Thank you in advance for any feedback.
I am attempting to clean some data in R where a time stamp and a text string are included together in the same cell. I am not getting the expected result. I know the regex needs validation work, but just testing out this particular function
Expected:
"04/05/2018 17:14:35" " -(Additional comments) update"
Actual:
"04/05/2018 17:14:35 -(Additional comments) update"
What I tried:
string <- "04/05/2018 17:14:35 -(Additional comments) update"

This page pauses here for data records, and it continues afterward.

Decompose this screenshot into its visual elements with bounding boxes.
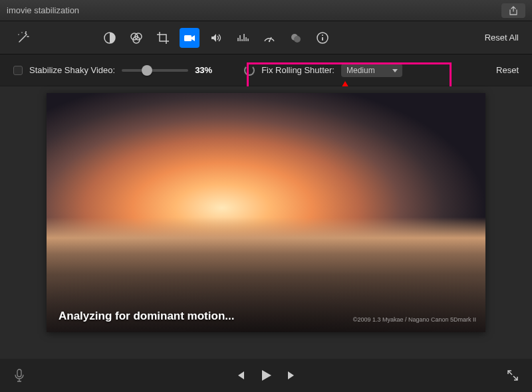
color-correction-button[interactable] xyxy=(126,28,146,48)
svg-point-0 xyxy=(18,34,19,35)
app-window: imovie stabilization xyxy=(0,0,532,392)
next-button[interactable] xyxy=(287,370,297,381)
stabilize-slider[interactable] xyxy=(122,69,188,72)
video-preview[interactable]: Analyzing for dominant motion... ©2009 1… xyxy=(47,93,485,332)
svg-rect-14 xyxy=(17,369,21,377)
preview-credit: ©2009 1.3 Myakae / Nagano Canon 5Dmark I… xyxy=(353,316,476,323)
window-title: imovie stabilization xyxy=(7,5,501,15)
equalizer-icon xyxy=(236,31,249,45)
svg-point-10 xyxy=(294,36,301,43)
voiceover-button[interactable] xyxy=(13,369,25,382)
dropdown-value: Medium xyxy=(346,66,375,75)
crop-button[interactable] xyxy=(153,28,173,48)
magic-wand-button[interactable] xyxy=(13,28,33,48)
svg-point-8 xyxy=(269,40,270,41)
noise-reduction-button[interactable] xyxy=(233,28,253,48)
info-icon xyxy=(316,31,329,45)
rolling-shutter-label: Fix Rolling Shutter: xyxy=(261,65,334,75)
info-button[interactable] xyxy=(313,28,332,48)
stabilize-percent: 33% xyxy=(195,65,212,75)
svg-point-1 xyxy=(21,32,23,33)
color-balance-button[interactable] xyxy=(100,28,120,48)
wand-icon xyxy=(17,31,30,45)
rolling-shutter-dropdown[interactable]: Medium xyxy=(341,64,402,77)
expand-icon xyxy=(507,369,519,381)
play-button[interactable] xyxy=(259,368,273,383)
share-button[interactable] xyxy=(501,3,525,18)
reset-button[interactable]: Reset xyxy=(496,65,519,75)
skip-back-icon xyxy=(235,370,245,381)
analysis-status: Analyzing for dominant motion... xyxy=(59,310,234,323)
volume-button[interactable] xyxy=(206,28,226,48)
speed-button[interactable] xyxy=(259,28,279,48)
playback-controls xyxy=(235,368,297,383)
stabilization-button[interactable] xyxy=(180,28,200,48)
color-filter-button[interactable] xyxy=(286,28,306,48)
speedometer-icon xyxy=(263,31,276,45)
slider-thumb[interactable] xyxy=(142,65,152,76)
prev-button[interactable] xyxy=(235,370,245,381)
stabilization-controls: Stabilize Shaky Video: 33% Fix Rolling S… xyxy=(0,54,532,86)
reset-all-button[interactable]: Reset All xyxy=(485,33,519,43)
stabilize-checkbox[interactable] xyxy=(13,66,23,75)
microphone-icon xyxy=(13,369,25,382)
inspector-toolbar: Reset All xyxy=(0,21,532,54)
fullscreen-button[interactable] xyxy=(507,369,519,381)
volume-icon xyxy=(209,31,223,45)
svg-point-13 xyxy=(322,35,323,36)
share-icon xyxy=(509,6,518,15)
playback-bar xyxy=(0,359,532,392)
titlebar: imovie stabilization xyxy=(0,0,532,21)
stabilize-label: Stabilize Shaky Video: xyxy=(29,65,115,75)
svg-rect-6 xyxy=(184,35,192,41)
play-icon xyxy=(259,368,273,383)
filters-icon xyxy=(289,31,303,45)
crop-icon xyxy=(156,31,170,45)
preview-area: Analyzing for dominant motion... ©2009 1… xyxy=(0,86,532,359)
skip-forward-icon xyxy=(287,370,297,381)
palette-icon xyxy=(130,31,143,45)
spinner-icon xyxy=(244,65,255,76)
contrast-icon xyxy=(103,31,116,45)
camera-icon xyxy=(183,31,196,45)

pattern <- "[:digit:][:digit:][:punct:]
[:digit:][:digit:][:punct:]
[:digit:][:digit:][:digit:][:digit:]
[[:space:]]
[:digit:][:digit:]
[:punct:]
[:digit:][:digit:]
[:punct:]
[:digit:][:digit:]"
strsplit(string, pattern)
I also tried this variation, same result
pattern <- "[:digit:][:digit:]\\/
[:digit:][:digit:]\\/
[:digit:][:digit:][:digit:][:digit:]
[[:space:]]
[:digit:][:digit:]
\\:
[:digit:][:digit:]
\\:
[:digit:][:digit:]"
You can try :
string <- "04/05/2018 17:14:35 -(Additional comments) update"
gsub("(\\d{2}/\\d{2}/\\d{4} \\d{2}:\\d{2}:\\d{2}).*","\\1", string)
#[1] "04/05/2018 17:14:35"
#RHS part
gsub("(\\d{2}/\\d{2}/\\d{4} \\d{2}:\\d{2}:\\d{2})(.*)","\\2", string)
#" -(Additional comments) update"
Regex explanation:
\\d{2}
- 2 digits\\d{4}
- 4 digits/
- separator :
- separator()
- Group for selection.*
- Followed by anything Seems OP is very keen on using strsplit
. One option could be as:
strsplit(gsub("(\\d{2}/\\d{2}/\\d{4} \\d{2}:\\d{2}:\\d{2})(.*)",
paste("\\1","####","\\2",sep=""), string), split = "####")
# [[1]]
# [1] "04/05/2018 17:14:35" " -(Additional comments) update"